CERA reports rising costs are delaying new refinery projects
07-11-07 Energy companies are delaying new refinery and petrochemical projects due to sharply increasing costs for key supplies, consultant Cambridge Energy Research Associates (CERA) said in a report.
The report also pointed to sharp increases in costs related to oil and gas exploration and production. As global energy markets focus on the increasing likelihood that oil will breach $ 100 a barrel, analysts have spotlighted rising capital costs as a constraint on the global energy industry's ability to approve and construct projects to boost supply.
In its report on refining and petrochemicals, CERA said that lead times for more sophisticated equipment have increased up to 50 % in the last 6-12 months. Overall, the analysis shows that a piece of refining equipment that would have cost $ 100 in 2000 would cost $ 166 today.
Higher costs are "beginning to act as drags," causing delays and postponements, CERA said.
Energy companies have announced preliminary plans to build an additional 4 % in
annual new refining capacity, said Jackie Forrest, associate director for downstream capital costs at CERA. But CERA currently estimates the industry will add an average of only 1.7 % annually in new refining capacity over the next five years, a level that Forrest described as "the most optimistic case," given the trends in operating costs.

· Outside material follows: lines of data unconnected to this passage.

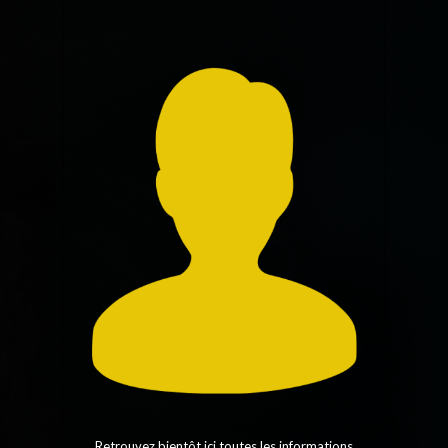
Retrouvez bientôt ici toutes les informations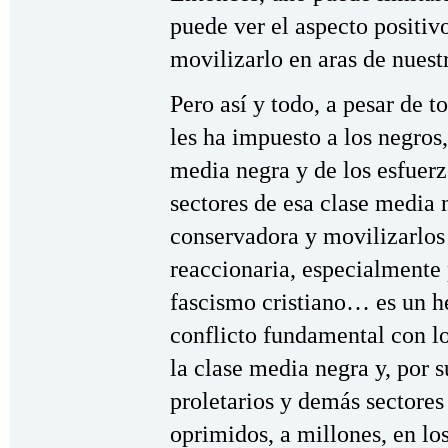
puede ver el aspecto positiv
movilizarlo en aras de nuest
Pero así y todo, a pesar de t
les ha impuesto a los negros,
media negra y de los esfuerz
sectores de esa clase media 
conservadora y movilizarlos
reaccionaria, especialmente 
fascismo cristiano… es un h
conflicto fundamental con lo
la clase media negra y, por 
proletarios y demás sectores
oprimidos, a millones, en lo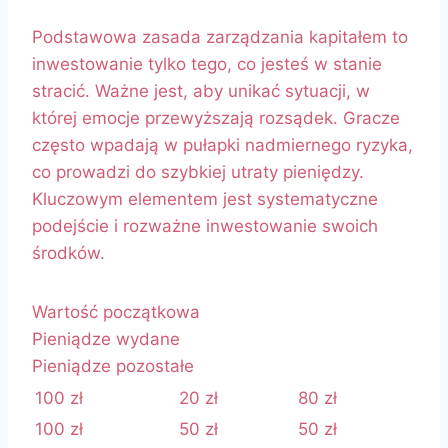
Podstawowa zasada zarządzania kapitałem to
inwestowanie tylko tego, co jesteś w stanie
stracić. Ważne jest, aby unikać sytuacji, w
której emocje przewyższają rozsądek. Gracze
często wpadają w pułapki nadmiernego ryzyka,
co prowadzi do szybkiej utraty pieniędzy.
Kluczowym elementem jest systematyczne
podejście i rozważne inwestowanie swoich
środków.
Wartość początkowa
Pieniądze wydane
Pieniądze pozostałe
100 zł
20 zł
80 zł
100 zł
50 zł
50 zł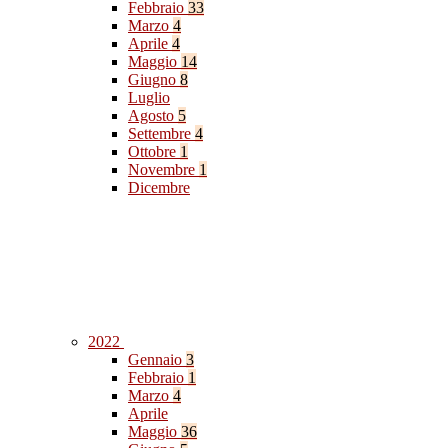
Febbraio
33
Marzo
4
Aprile
4
Maggio
14
Giugno
8
Luglio
Agosto
5
Settembre
4
Ottobre
1
Novembre
1
Dicembre
2022
Gennaio
3
Febbraio
1
Marzo
4
Aprile
Maggio
36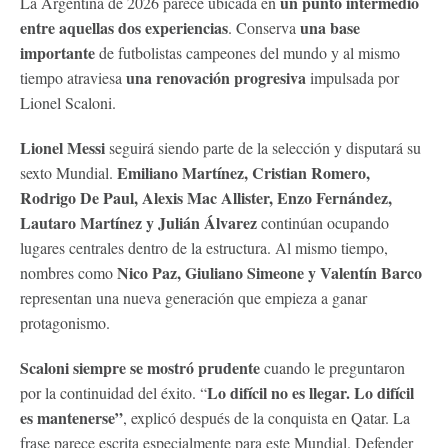
un punto intermedio
La Argentina de 2026 parece ubicada en
entre aquellas dos experiencias
una base
. Conserva
importante
de futbolistas campeones del mundo y al mismo
una renovación progresiva
tiempo atraviesa
impulsada por
Lionel Scaloni.
Lionel Messi
seguirá siendo parte de la selección y disputará su
Emiliano Martínez, Cristian Romero,
sexto Mundial.
Rodrigo De Paul, Alexis Mac Allister, Enzo Fernández,
Lautaro Martínez y Julián Álvarez
continúan ocupando
lugares centrales dentro de la estructura. Al mismo tiempo,
Nico Paz, Giuliano Simeone y Valentín Barco
nombres como
representan una nueva generación que empieza a ganar
protagonismo.
Scaloni siempre se mostró prudente
cuando le preguntaron
Lo difícil no es llegar. Lo difícil
por la continuidad del éxito. “
es mantenerse”
, explicó después de la conquista en Qatar. La
frase parece escrita especialmente para este Mundial. Defender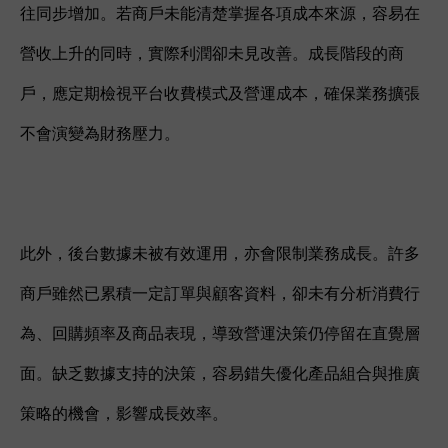
往同步增加。若商戶未能清楚掌握各項成本來源，容易在
營收上升的同時，實際利潤卻未見改善。成長階段的商
戶，應定期檢視平台收費模式及營運成本，確保業務擴張
不會演變為財務壓力。
此外，後台數據未被有效運用，亦會限制業務成長。許多
商戶雖然已累積一定訂單與顧客資料，卻未有分析消費行
為、回購頻率及商品表現，導致營運決策仍停留在直覺層
面。缺乏數據支持的決策，容易錯失優化產品組合與推廣
策略的機會，影響成長效率。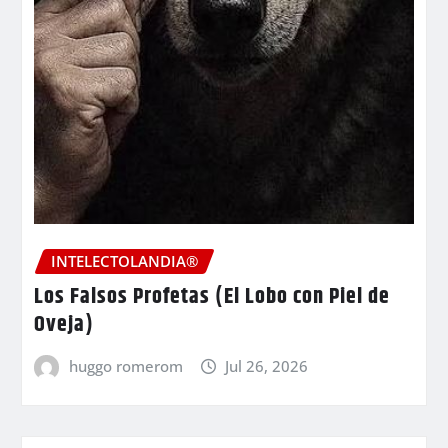
INTELECTOLANDIA®
Los Falsos Profetas (El Lobo con Piel de
Oveja)
huggo romerom
Jul 26, 2026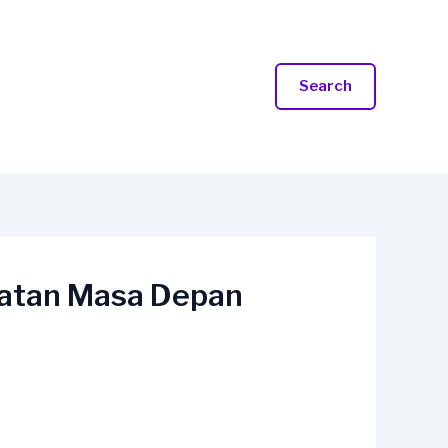
Search
patan Masa Depan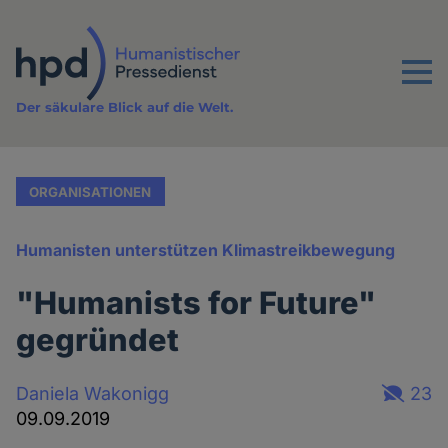
Direkt
zum
Inhalt
Menu
Der säkulare Blick auf die Welt.
ORGANISATIONEN
Humanisten unterstützen Klimastreikbewegung
"Humanists for Future"
gegründet
Daniela Wakonigg
23
09.09.2019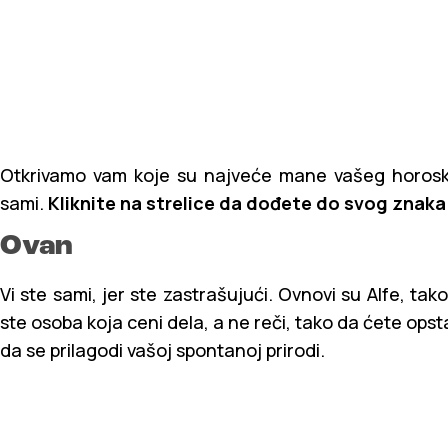
Otkrivamo vam koje su najveće mane vašeg horosko
sami.
Kliknite na strelice da dođete do svog znaka
Ovan
Vi ste sami, jer ste zastrašujući. Ovnovi su Alfe, tak
ste osoba koja ceni dela, a ne reči, tako da ćete ops
da se prilagodi vašoj spontanoj prirodi.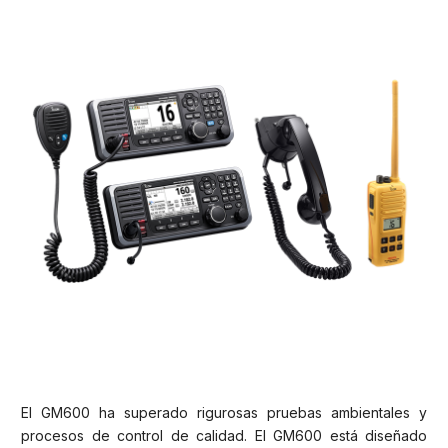
El GM600 ha superado rigurosas pruebas ambientales y
procesos de control de calidad. El GM600 está diseñado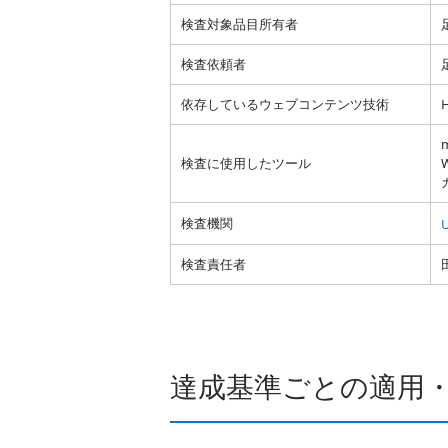
検査対象品目所有者
検査依頼者
依存しているウェブコンテンツ技術
検査に使用したツール
W
検査機関
検査責任者
達成基準ごとの適用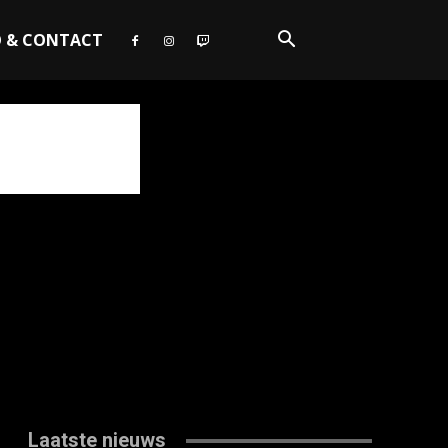
O & CONTACT
Laatste nieuws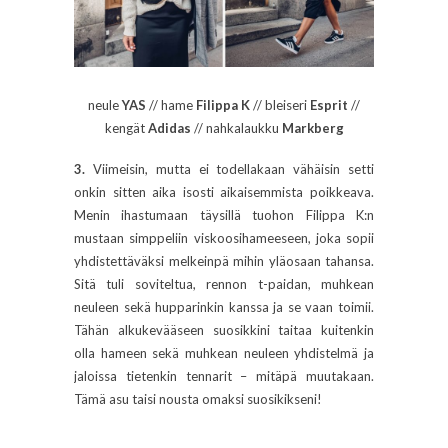
neule
YAS
// hame
Filippa K
// bleiseri
Esprit
//
kengät
Adidas
// nahkalaukku
Markberg
3.
Viimeisin, mutta ei todellakaan vähäisin setti
onkin sitten aika isosti aikaisemmista poikkeava.
Menin ihastumaan täysillä tuohon Filippa K:n
mustaan simppeliin viskoosihameeseen, joka sopii
yhdistettäväksi melkeinpä mihin yläosaan tahansa.
Sitä tuli soviteltua, rennon t-paidan, muhkean
neuleen sekä hupparinkin kanssa ja se vaan toimii.
Tähän alkukevääseen suosikkini taitaa kuitenkin
olla hameen sekä muhkean neuleen yhdistelmä ja
jaloissa tietenkin tennarit – mitäpä muutakaan.
Tämä asu taisi nousta omaksi suosikikseni!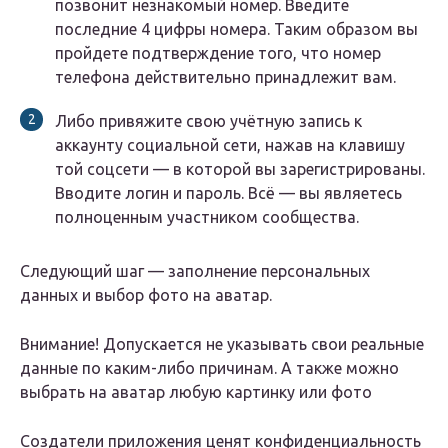
позвонит незнакомый номер. Введите
последние 4 цифры номера. Таким образом вы
пройдете подтверждение того, что номер
телефона действительно принадлежит вам.
Либо привяжите свою учётную запись к
аккаунту социальной сети, нажав на клавишу
той соцсети — в которой вы зарегистрированы.
Вводите логин и пароль. Всё — вы являетесь
полноценным участником сообщества.
Следующий шаг — заполнение персональных
данных и выбор фото на аватар.
Внимание! Допускается не указывать свои реальные
данные по каким-либо причинам. А также можно
выбрать на аватар любую картинку или фото
Создатели приложения ценят конфиденциальность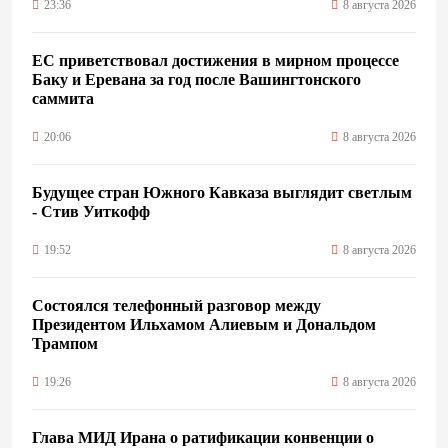
23:36
8 августа 2026
ЕС приветствовал достижения в мирном процессе
Баку и Еревана за год после Вашингтонского
саммита
20:06
8 августа 2026
Будущее стран Южного Кавказа выглядит светлым
- Стив Уиткофф
19:52
8 августа 2026
Состоялся телефонный разговор между
Президентом Ильхамом Алиевым и Дональдом
Трампом
19:26
8 августа 2026
Глава МИД Ирана о ратификации конвенции о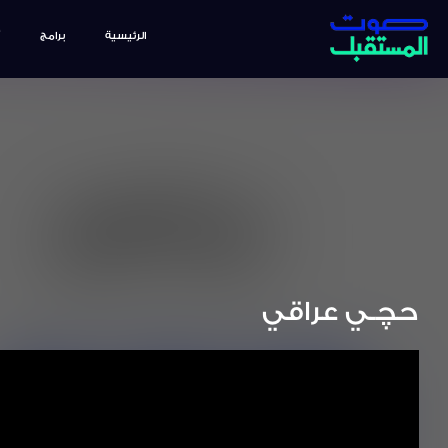
الرئيسية
برامج
حچـي عراقي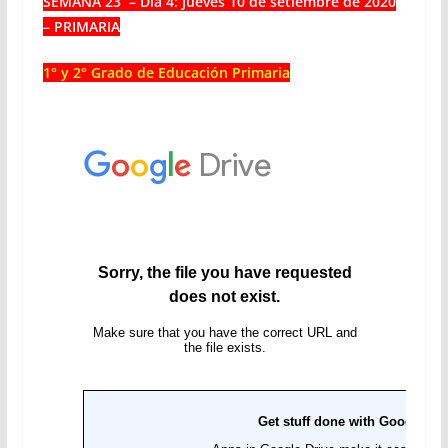
SEMANA 23 – Día 4: Jueves 10
de setiembre de 2020
– PRIMARIA
1° y 2° Grado de Educación Primaria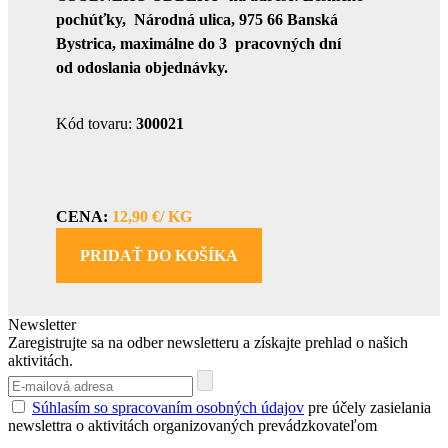
pochúťky, Národná ulica, 975 66 Banská
Bystrica, maximálne do 3 pracovných dní
od odoslania objednávky.
Kód tovaru:
300021
CENA:
12,90 €/ KG
PRIDAŤ DO KOŠÍKA
Newsletter
Zaregistrujte sa na odber newsletteru a získajte prehlad o našich
aktivitách.
Súhlasím so spracovaním osobných údajov
pre účely zasielania
newslettra o aktivitách organizovaných prevádzkovateľom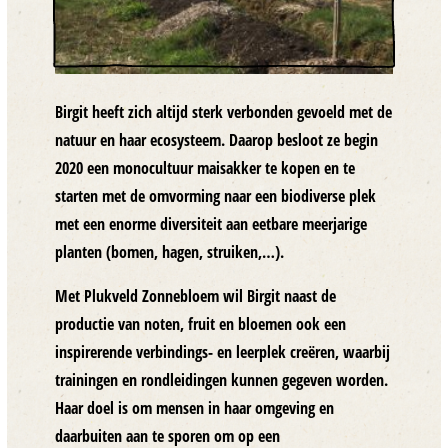
Birgit heeft zich altijd sterk verbonden gevoeld met de
natuur en haar ecosysteem. Daarop besloot ze begin
2020 een monocultuur maisakker te kopen en te
starten met de omvorming naar een
biodiverse plek
met een enorme diversiteit aan eetbare meerjarige
planten (bomen, hagen, struiken,…).
Met
Plukveld Zonnebloem
wil Birgit naast de
productie van noten, fruit en bloemen ook een
inspirerende
verbindings- en leerplek
creëren, waarbij
trainingen en rondleidingen kunnen gegeven worden.
Haar doel is om mensen in haar omgeving en
daarbuiten aan te sporen om op een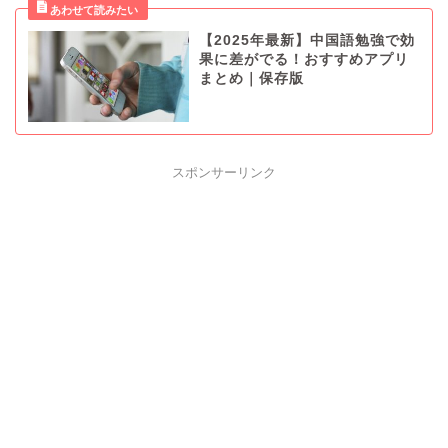
【2025年最新】中国語勉強で効
果に差がでる！おすすめアプリ
まとめ｜保存版
スポンサーリンク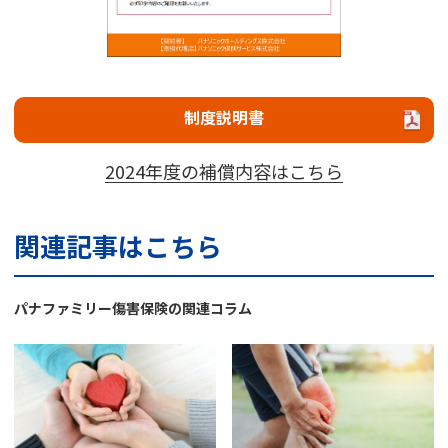
制度説明書
2024年度の補償内容はこちら
関連記事はこちら
パナファミリー傷害保険の関連コラム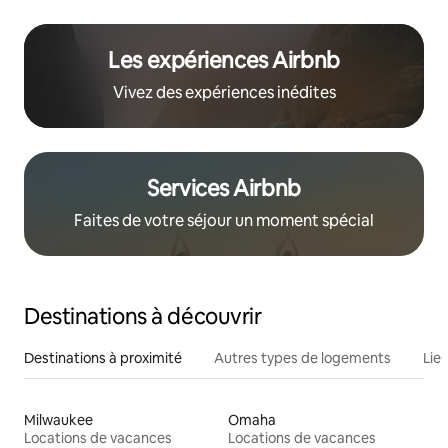
Les expériences Airbnb
Vivez des expériences inédites
Services Airbnb
Faites de votre séjour un moment spécial
Destinations à découvrir
Destinations à proximité
Autres types de logements
Lie
Milwaukee
Omaha
Locations de vacances
Locations de vacances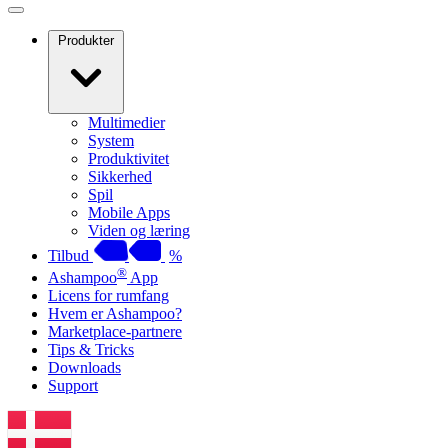
Produkter
Multimedier
System
Produktivitet
Sikkerhed
Spil
Mobile Apps
Viden og læring
Tilbud
%
®
Ashampoo
App
Licens for rumfang
Hvem er Ashampoo?
Marketplace-partnere
Tips & Tricks
Downloads
Support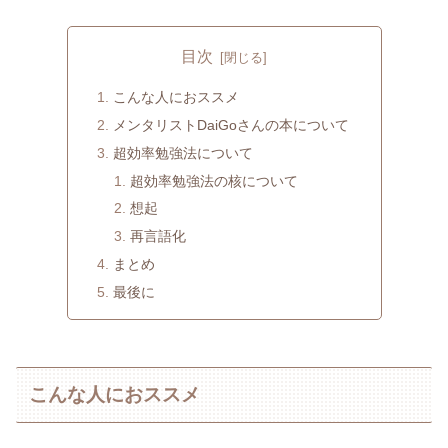
目次
こんな人におススメ
メンタリストDaiGoさんの本について
超効率勉強法について
超効率勉強法の核について
想起
再言語化
まとめ
最後に
こんな人におススメ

"The majority of projects haven't been cancelled," Forrest said. "They've been put into a study mode."
In its analysis of the upstream -- or exploration and production -- business, CERA said most costs have continued to swell over the last six months. The sharpest increases have been those requiring machining, skilled labour and high-priced raw materials, such as steel.
The study pointed to some alleviation in offshore drilling rates, and to weakness in some petroleum sub-sectors, such as the Canadian natural gas market. But these weak areas were more than offset by stiff global competition for supplies and manpower due to heavy investment in the Middle East,
Africa and other regions. The upstream forecast pointed to "continued high costs" into next year, with new capacity in rigs, mines and factories not coming online until the second half of 2008 or later.